Back
on the road again, with our second trip of the year to a convention in
Columbus, Ohio. Deja vu: when we attended Ohayocon in January, Ohio
State's football team played that same weekend for the college football
championship against Florida, and Ohio State lost. On the Anime Punch weekend, Ohio State's
basketball team played for the college basketball championship against
Florida, and Ohio State lost again.
More deja vu: the layout of the Marriott where Anime Punch was held was
nearly the same as the Holiday Inn where SugoiCon had been held, five
months earlier, down to the location of the atrium fountain, the
largest meeting rooms and the swimming pool. Further irony: both hotels
are next door to airports.
We had only Sunday open for this weekend's convention trip, and we were
tempted by the idea of heading west to St. Louis and Costume-Con, but
the road east to Anime Punch was shorter by about two hours, so we took
the lazy approach.
Poor Chase Watkins spent an uncomfortable weekend with a knee injury on
top of the pain from freshly-pulled wisdom teeth. He gutted out the
weekend in spite of a shortage of the kind of painkillers we would have
wanted.
The odd sight of the weekend was one of those personal
remote-controlled blimps that had drifted off course and gotten stuck
against an atrium exhaust vent. It took a hotel worker and a tall
vertical lift to free the wayward airship, which was then displayed at
the closing ceremonies - where it seemed as if half the audience went
on stage when the volunteer staff was called to take a bow.

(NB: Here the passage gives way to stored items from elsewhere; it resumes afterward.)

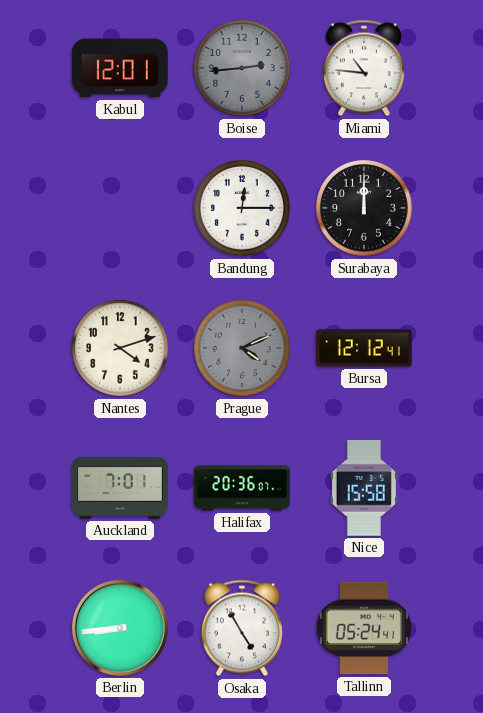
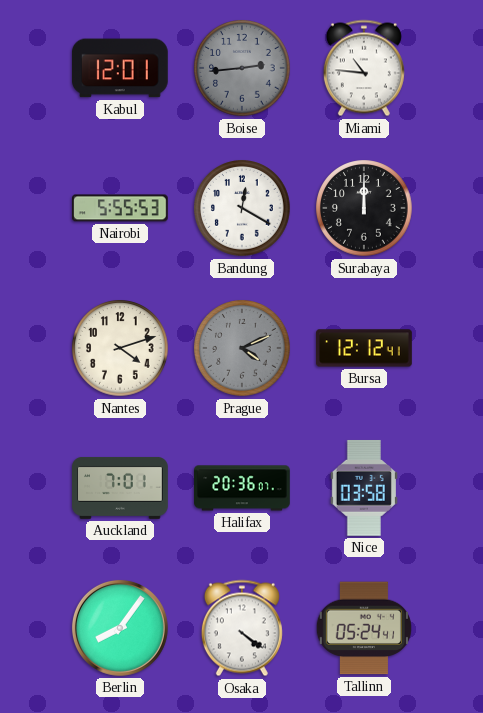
Nairobi: none -> 5:55
Bandung: 12:15 -> 12:20
Nice: 15:58 -> 03:58
Berlin: 8:44 -> 8:06
Osaka: 4:55 -> 4:21
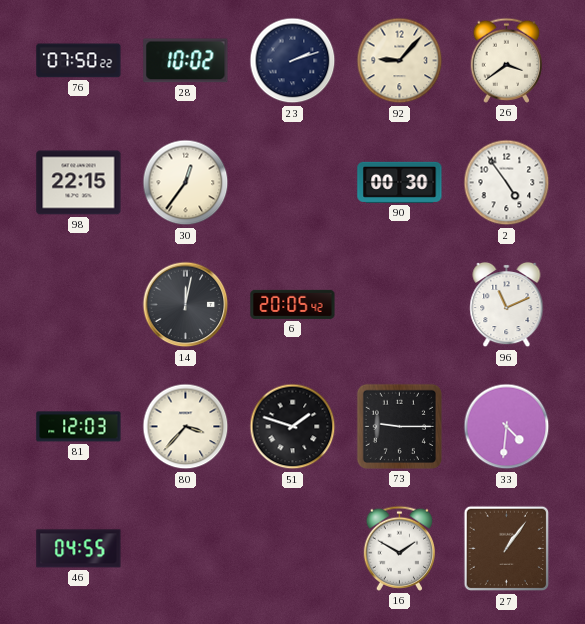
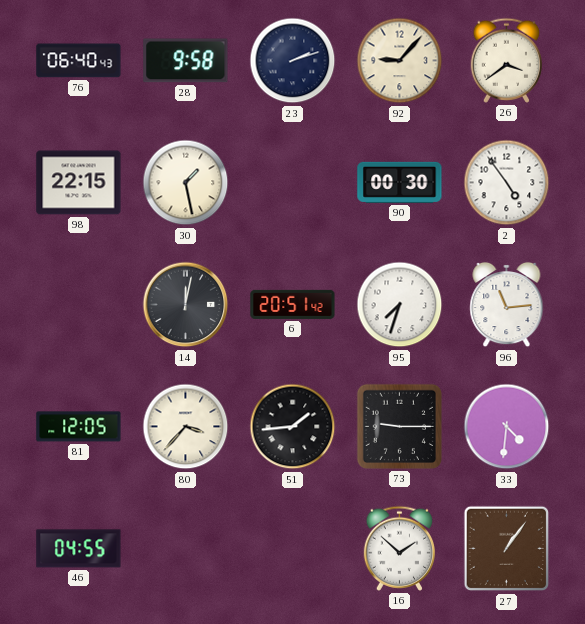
76: 07:50 -> 06:40
28: 10:02 -> 9:58
30: 12:36 -> 1:28
6: 20:05 -> 20:51
95: none -> 7:33
96: 11:11 -> 11:14
81: 12:03 -> 12:05
51: 1:48 -> 1:44
16: 1:50 -> 1:52
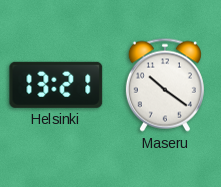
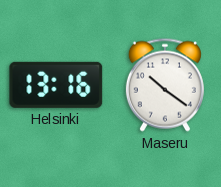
Helsinki: 13:21 -> 13:16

At those ceremonies, Anime Punch's organizers announced 2007 attendance
of 1,300, around 300 more than one year earlier. Those numbers once
meant you'd had a big anime convention, and that total would still be
on the large side for a sci-fi con, but that attendance now is on the
small side for an anime show. These events are so popular that already,
nine months in advance, there are plans for three conventions on the
first weekend of January of 2008, including another Ohayocon in
Columbus.
After spending a month away from conventions, we're hoping to get to
several events over the next few weekends. including nearly all of next
weekend's Sakura Con. Then, stuck with only Sunday for a convention
trip, we have to decide whether we'll head to Tekkoshocon or the Middle
Tennessee Anime Convention.
We'd
hoped to be able to return to Minnesota for Anime Detour, but we missed
the show. Our regular job kept us home on Friday and Saturday of the
convention weekend, and plane fare was too expensive to make a
Sunday-only trip. We still managed to get the most out of the weekend,
because we attended parts of both of Saturday's major downtown sporting
events - the state high school basketball finals and the supercross
indoor dirt motorcycle races. Good thing for use that the basketball
game and the motorcycle races were three blocks apart.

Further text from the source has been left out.